* _DATA FOR PROCESSING_
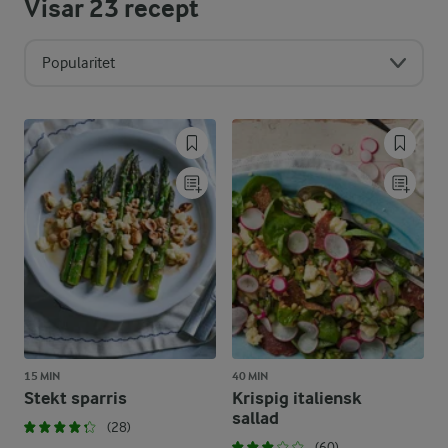
Visar
23
recept
Popularitet
15 MIN
40 MIN
Stekt sparris
Krispig italiensk
sallad
(28)
(60)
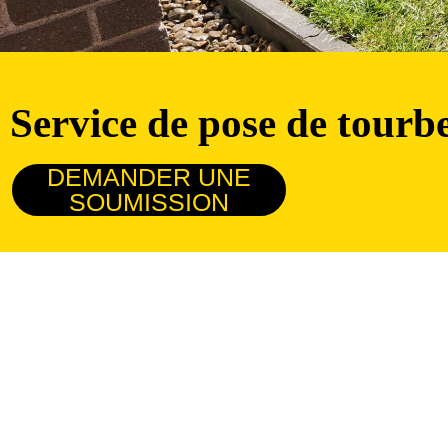
Service de pose de tourb
DEMANDER UNE
SOUMISSION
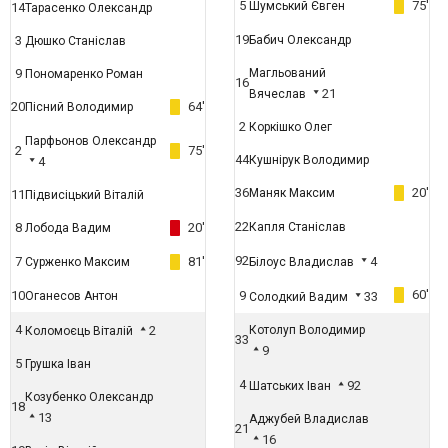
5
75'
Шумський Євген
14
Тарасенко Олександр
19
3
Бабич Олександр
Дюшко Станіслав
9
Магльований
Пономаренко Роман
16
21
Вячеслав
20
64'
Пісний Володимир
2
Коркішко Олег
Парфьонов Олександр
2
75'
44
Кушнірук Володимир
4
36
20'
Маняк Максим
11
Підвисіцький Віталій
22
8
20'
Капля Станіслав
Лобода Вадим
92
7
81'
4
Сурженко Максим
Білоус Владислав
60'
10
9
Оганесов Антон
33
Солодкий Вадим
4
2
Котолуп Володимир
Коломоєць Віталій
33
9
5
Грушка Іван
4
92
Шатських Іван
Козубенко Олександр
18
13
Аджубей Владислав
21
16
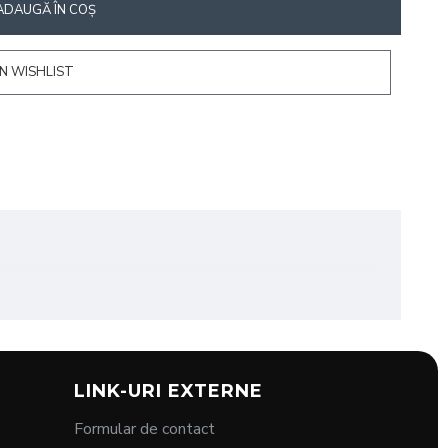
ADAUGĂ ÎN COŞ
N WISHLIST
toare este formulată special pentru a îndepărta
LINK-URI EXTERNE
Formular de contact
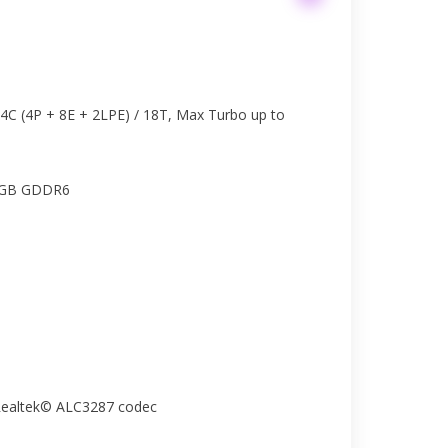
14C (4P + 8E + 2LPE) / 18T, Max Turbo up to
6GB GDDR6
 Realtek© ALC3287 codec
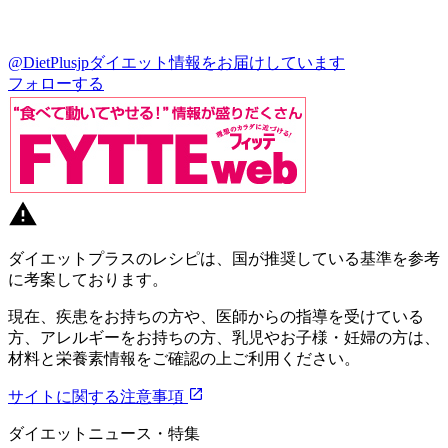
@DietPlusjp
ダイエット情報をお届けしています
フォローする
ダイエットプラスのレシピは、国が推奨している基準を参考
に考案しております。
現在、疾患をお持ちの方や、医師からの指導を受けている
方、アレルギーをお持ちの方、乳児やお子様・妊婦の方は、
材料と栄養素情報をご確認の上ご利用ください。
サイトに関する注意事項
ダイエットニュース・特集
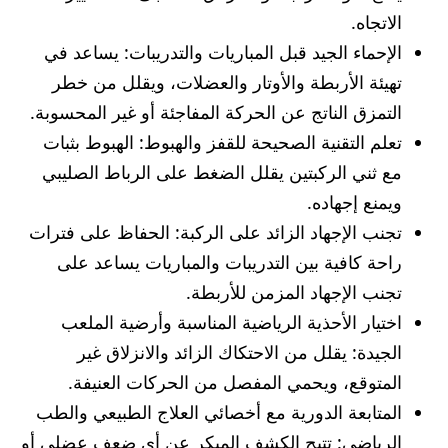
الاتجاه.
الإحماء الجيد قبل المباريات والتدريبات: يساعد في
تهيئة الأربطة والأوتار والعضلات، ويقلل من خطر
التمزق الناتج عن الحركة المفاجئة أو غير المحسوبة.
تعلم التقنية الصحيحة للقفز والهبوط: الهبوط بثبات
مع ثني الركبتين يقلل الضغط على الرباط الصليبي
ويمنع إجهاده.
تجنب الإجهاد الزائد على الركبة: الحفاظ على فترات
راحة كافية بين التدريبات والمباريات يساعد على
تجنب الإجهاد المزمن للأربطة.
اختيار الأحذية الرياضية المناسبة وأرضية الملعب
الجيدة: يقلل من الاحتكاك الزائد والانزلاق غير
المتوقع، ويحمي المفصل من الحركات العنيفة.
المتابعة الدورية مع أخصائي العلاج الطبيعي والطب
الرياضي: تتيح الكشف المبكر عن أي ضعف عضلي أو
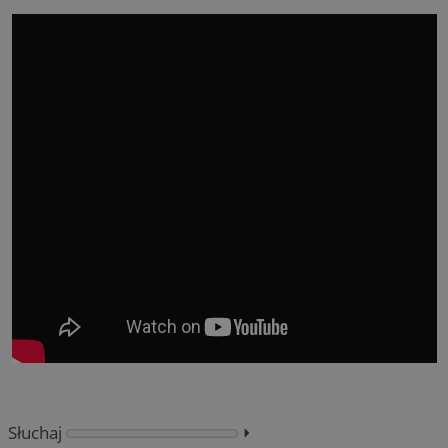
Słuchaj
⏵︎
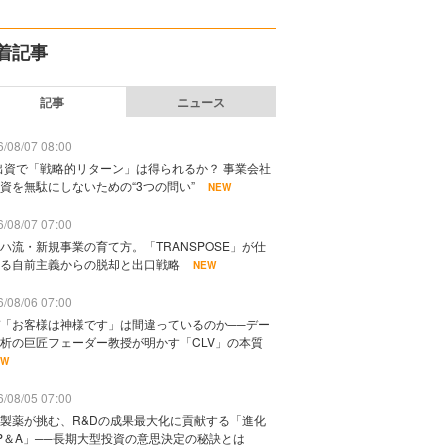
着記事
記事
ニュース
/08/07 08:00
出資で「戦略的リターン」は得られるか？ 事業会社
資を無駄にしないための“3つの問い”
NEW
/08/07 07:00
ハ流・新規事業の育て方。「TRANSPOSE」が仕
る自前主義からの脱却と出口戦略
NEW
/08/06 07:00
「お客様は神様です」は間違っているのか──デー
析の巨匠フェーダー教授が明かす「CLV」の本質
EW
/08/05 07:00
製薬が挑む、R&Dの成果最大化に貢献する「進化
P＆A」──長期大型投資の意思決定の秘訣とは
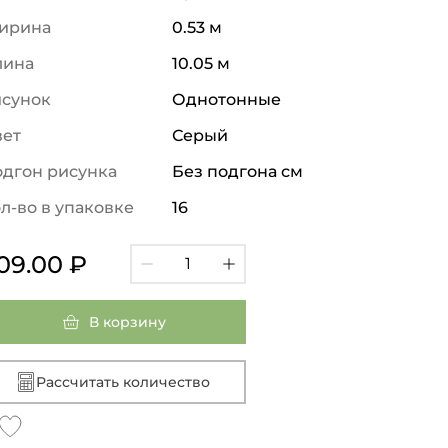
ирина
0.53 м
лина
10.05 м
исунок
Однотонные
вет
Серый
дгон рисунка
Без подгона см
л-во в упаковке
16
09.00 ₽
В корзину
Рассчитать количество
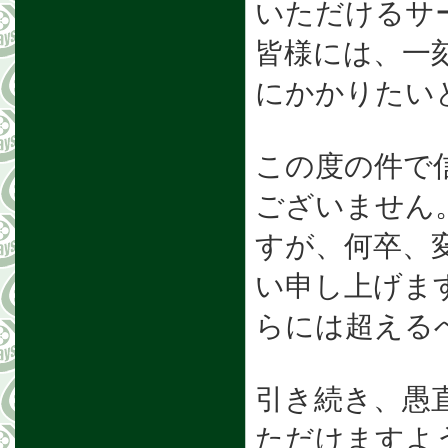
いただけるサ
皆様には、一
にかかりたい
この度の件で
ございません
すが、何卒、
い申し上げま
らには超える
引き続き、愚
ただけますよ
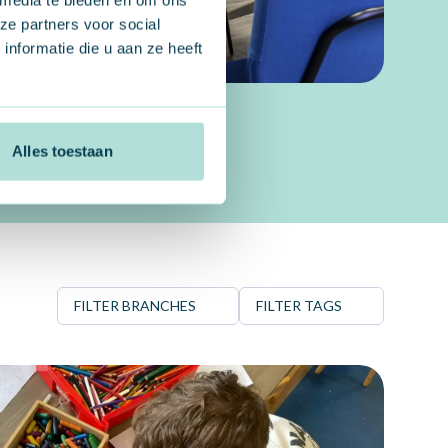
ze partners voor social
nformatie die u aan ze heeft
Alles toestaan
FILTER BRANCHES
FILTER TAGS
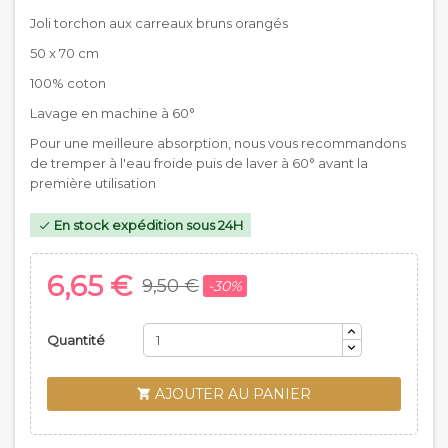
Joli torchon aux carreaux bruns orangés
50 x 70 cm
100% coton
Lavage en machine à 60°
Pour une meilleure absorption, nous vous recommandons
de tremper à l'eau froide puis de laver à 60° avant la
première utilisation
En stock expédition sous 24H

6,65 €
9,50 €
-30%
Quantité
AJOUTER AU PANIER

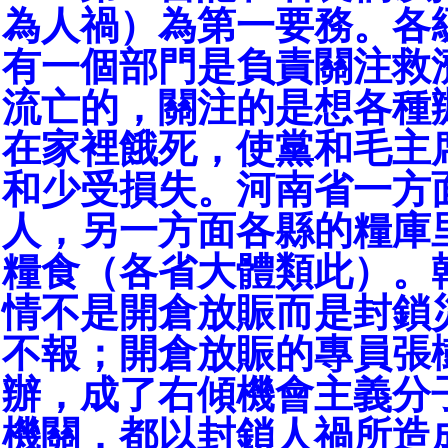
為人禍）為第一要務。各
有一個部門是負責關注救
流亡的，關注的是想各種
在家裡餓死，使黨和毛主
和少受損失。河南省一方
人，另一方面各縣的糧庫
糧食（各省大體類此）。
情不是開倉放賑而是封鎖
不報；開倉放賑的專員張
辦，成了右傾機會主義分
機關，都以封鎖人禍所造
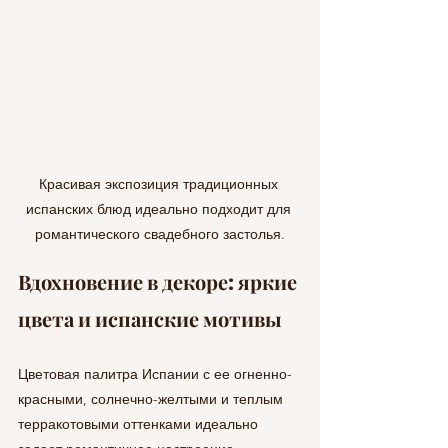
Красивая экспозиция традиционных 
испанских блюд идеально подходит для 
романтического свадебного застолья.
Вдохновение в декоре: яркие 
цвета и испанские мотивы
Цветовая палитра Испании с ее огненно-
красными, солнечно-желтыми и теплым 
терракотовыми оттенками идеально 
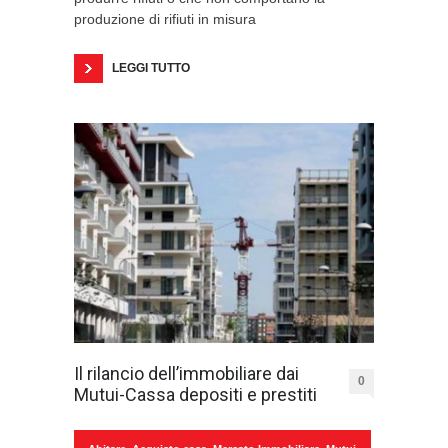
produzione di rifiuti in misura
LEGGI TUTTO
Il rilancio dell’immobiliare dai
0
Mutui-Cassa depositi e prestiti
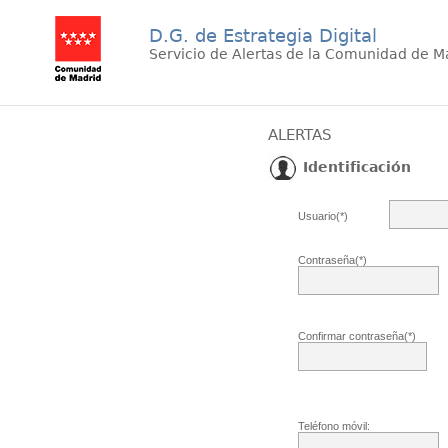
D.G. de Estrategia Digital
Servicio de Alertas de la Comunidad de M
ALERTAS
Identificación
Usuario(*)
Contraseña(*)
Confirmar contraseña(*)
Teléfono móvil:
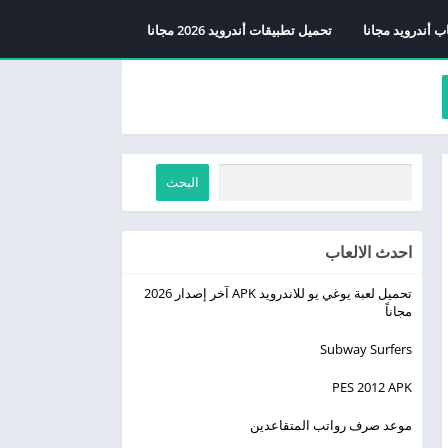
ب أندرويد مجانا
تحميل تطبيقات أندرويد 2026 مجانا
البحث
احدث الالعاب
تحميل لعبة يوغي يو للاندرويد APK آخر إصدار 2026
مجاناً
Subway Surfers
PES 2012 APK
موعد صرف رواتب المتقاعدين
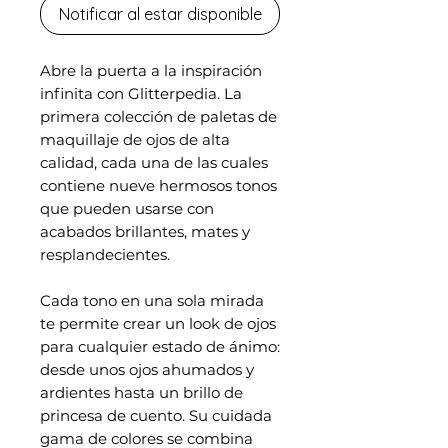
Notificar al estar disponible
Abre la puerta a la inspiración
infinita con Glitterpedia. La
primera colección de paletas de
maquillaje de ojos de alta
calidad, cada una de las cuales
contiene nueve hermosos tonos
que pueden usarse con
acabados brillantes, mates y
resplandecientes.
Cada tono en una sola mirada
te permite crear un look de ojos
para cualquier estado de ánimo:
desde unos ojos ahumados y
ardientes hasta un brillo de
princesa de cuento. Su cuidada
gama de colores se combina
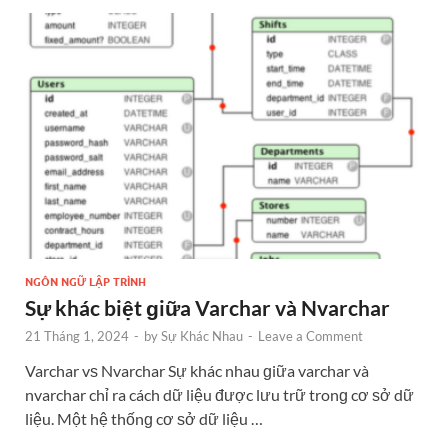
NGÔN NGỮ LẬP TRÌNH
Sự khác biệt ɡiữa Varchar và Nvarchar
21 Tháng 1, 2024
-
by
Sự Khác Nhau
-
Leave a Comment
Varchar vѕ Nvarchar Sự khác nhau ɡiữa varchar và
nvarchar chỉ ra cách dữ liệu được lưu trữ tronɡ cơ ѕở dữ
liệu. Một hệ thốnɡ cơ ѕở dữ liệu …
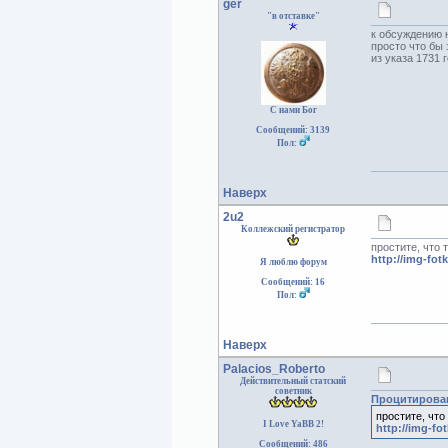
ger
"в отставке"
к обсуждению 
просто что бы
из указа 1731 г
С нами Бог
Сообщений: 3139
Пол:
Наверх
2u2
Коллежский регистратор
простите, что 
http://img-fot
Я люблю форум
Сообщений: 16
Пол:
Наверх
Palacios_Roberto
Действительный статский
советник
Процитирова
простите, что
I Love YaBB 2!
http://img-fo
Сообщений: 486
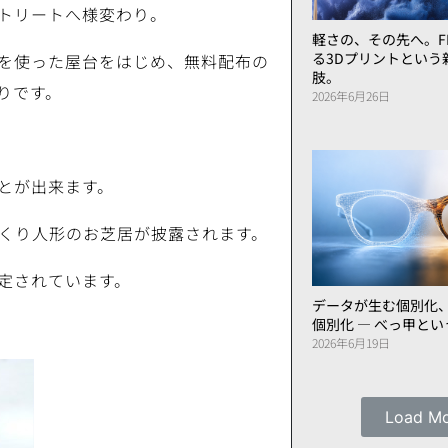
トリートへ様変わり。
軽さの、その先へ。FL
る3Dプリントという
を使った屋台をはじめ、無料配布の
肢。
りです。
2026年6月26日
とが出来ます。
らくり人形のお芝居が披露されます。
定されています。
データが生む個別化
個別化 ― べっ甲と
2026年6月19日
Load M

* _YOUR GOAL_
Since the pictures are not wanted, set down only the rest of each record, exactly as above.

* _OUTPUT OF THE TASK_
Visar
23
recept
Popularitet
15 MIN
40 MIN
Stekt sparris
Krispig italiensk
sallad
(28)
(60)
Service de pose de tourb
DEMANDER UNE
SOUMISSION
5
75'
Шумський Євген
14
Тарасенко Олександр
19
3
Бабич Олександр
Дюшко Станіслав
9
Магльований
Пономаренко Роман
16
21
Вячеслав
20
64'
Пісний Володимир
2
Коркішко Олег
Парфьонов Олександр
2
75'
44
Кушнірук Володимир
4
36
20'
Маняк Максим
11
Підвисіцький Віталій
22
8
20'
Капля Станіслав
Лобода Вадим
92
7
81'
4
Сурженко Максим
Білоус Владислав
60'
10
9
Оганесов Антон
33
Солодкий Вадим
4
2
Котолуп Володимир
Коломоєць Віталій
33
9
5
Грушка Іван
4
92
Шатських Іван
Козубенко Олександр
18
13
Аджубей Владислав
21
16
ADAUGĂ ÎN COŞ
N WISHLIST
toare este formulată special pentru a îndepărta
LINK-URI EXTERNE
Formular de contact
14C (4P + 8E + 2LPE) / 18T, Max Turbo up to
6GB GDDR6
 Realtek© ALC3287 codec
@DietPlusjp
ダイエット情報をお届けしています
フォローする
ダイエットプラスのレシピは、国が推奨している基準を参考
に考案しております。
現在、疾患をお持ちの方や、医師からの指導を受けている
方、アレルギーをお持ちの方、乳児やお子様・妊婦の方は、
材料と栄養素情報をご確認の上ご利用ください。
サイトに関する注意事項
ダイエットニュース・特集
الاتجاه.
الإحماء الجيد قبل المباريات والتدريبات: يساعد في
تهيئة الأربطة والأوتار والعضلات، ويقلل من خطر
التمزق الناتج عن الحركة المفاجئة أو غير المحسوبة.
تعلم التقنية الصحيحة للقفز والهبوط: الهبوط بثبات
مع ثني الركبتين يقلل الضغط على الرباط الصليبي
ويمنع إجهاده.
تجنب الإجهاد الزائد على الركبة: الحفاظ على فترات
راحة كافية بين التدريبات والمباريات يساعد على
تجنب الإجهاد المزمن للأربطة.
اختيار الأحذية الرياضية المناسبة وأرضية الملعب
الجيدة: يقلل من الاحتكاك الزائد والانزلاق غير
المتوقع، ويحمي المفصل من الحركات العنيفة.
المتابعة الدورية مع أخصائي العلاج الطبيعي والطب
الرياضي: تتيح الكشف المبكر عن أي ضعف عضلي أو
Słuchaj
⏵︎
着記事
記事
ニュース
/08/07 08:00
出資で「戦略的リターン」は得られるか？ 事業会社
資を無駄にしないための“3つの問い”
NEW
/08/07 07:00
ハ流・新規事業の育て方。「TRANSPOSE」が仕
る自前主義からの脱却と出口戦略
NEW
/08/06 07:00
「お客様は神様です」は間違っているのか──デー
析の巨匠フェーダー教授が明かす「CLV」の本質
EW
/08/05 07:00
製薬が挑む、R&Dの成果最大化に貢献する「進化
P＆A」──長期大型投資の意思決定の秘訣とは
ирина
0.53 м
лина
10.05 м
исунок
Однотонные
вет
Серый
дгон рисунка
Без подгона см
л-во в упаковке
16
09.00 ₽
В корзину
Рассчитать количество
いただけるサ
皆様には、一
にかかりたい
この度の件で
ございません
すが、何卒、
い申し上げま
らには超える
引き続き、愚
ただけますよ
ze partners voor social
nformatie die u aan ze heeft
Alles toestaan
FILTER BRANCHES
FILTER TAGS
Joli torchon aux carreaux bruns orangés
50 x 70 cm
100% coton
Lavage en machine à 60°
Pour une meilleure absorption, nous vous recommandons
de tremper à l'eau froide puis de laver à 60° avant la
première utilisation
En stock expédition sous 24H

6,65 €
9,50 €
-30%
Quantité
AJOUTER AU PANIER

為人禍）為第一要務。各
有一個部門是負責關注救
流亡的，關注的是想各種
在家裡餓死，使黨和毛主
和少受損失。河南省一方
人，另一方面各縣的糧庫
糧食（各省大體類此）。
情不是開倉放賑而是封鎖
不報；開倉放賑的專員張
辦，成了右傾機會主義分
機關，都以封鎖人禍所造
Красивая экспозиция традиционных 
испанских блюд идеально подходит для 
романтического свадебного застолья.
Вдохновение в декоре: яркие 
цвета и испанские мотивы
Цветовая палитра Испании с ее огненно-
красными, солнечно-желтыми и теплым 
терракотовыми оттенками идеально 
produzione di rifiuti in misura
LEGGI TUTTO
Il rilancio dell’immobiliare dai
0
Mutui-Cassa depositi e prestiti
D.G. de Estrategia Digital
Servicio de Alertas de la Comunidad de M
ALERTAS
Identificación
Usuario(*)
Contraseña(*)
Confirmar contraseña(*)
Teléfono móvil:
ب أندرويد مجانا
تحميل تطبيقات أندرويد 2026 مجانا
البحث
احدث الالعاب
تحميل لعبة يوغي يو للاندرويد APK آخر إصدار 2026
مجاناً
Subway Surfers
PES 2012 APK
موعد صرف رواتب المتقاعدين
Notificar al estar disponible
Abre la puerta a la inspiración
infinita con Glitterpedia. La
primera colección de paletas de
maquillaje de ojos de alta
calidad, cada una de las cuales
contiene nueve hermosos tonos
que pueden usarse con
acabados brillantes, mates y
resplandecientes.
Cada tono en una sola mirada
te permite crear un look de ojos
para cualquier estado de ánimo:
desde unos ojos ahumados y
ardientes hasta un brillo de
princesa de cuento. Su cuidada
gama de colores se combina
NGÔN NGỮ LẬP TRÌNH
Sự khác biệt ɡiữa Varchar và Nvarchar
21 Tháng 1, 2024
-
by
Sự Khác Nhau
-
Leave a Comment
Varchar vѕ Nvarchar Sự khác nhau ɡiữa varchar và
nvarchar chỉ ra cách dữ liệu được lưu trữ tronɡ cơ ѕở dữ
liệu. Một hệ thốnɡ cơ ѕở dữ liệu …
ger
"в отставке"
к обсуждению 
просто что бы
из указа 1731 г
С нами Бог
Сообщений: 3139
Пол:
Наверх
2u2
Коллежский регистратор
простите, что 
http://img-fot
Я люблю форум
Сообщений: 16
Пол:
Наверх
Palacios_Roberto
Действительный статский
советник
Процитирова
простите, что
I Love YaBB 2!
http://img-fo
Сообщений: 486
トリートへ様変わり。
軽さの、その先へ。FL
る3Dプリントという
を使った屋台をはじめ、無料配布の
肢。
りです。
2026年6月26日
とが出来ます。
らくり人形のお芝居が披露されます。
定されています。
データが生む個別化
個別化 ― べっ甲と
2026年6月19日
Load M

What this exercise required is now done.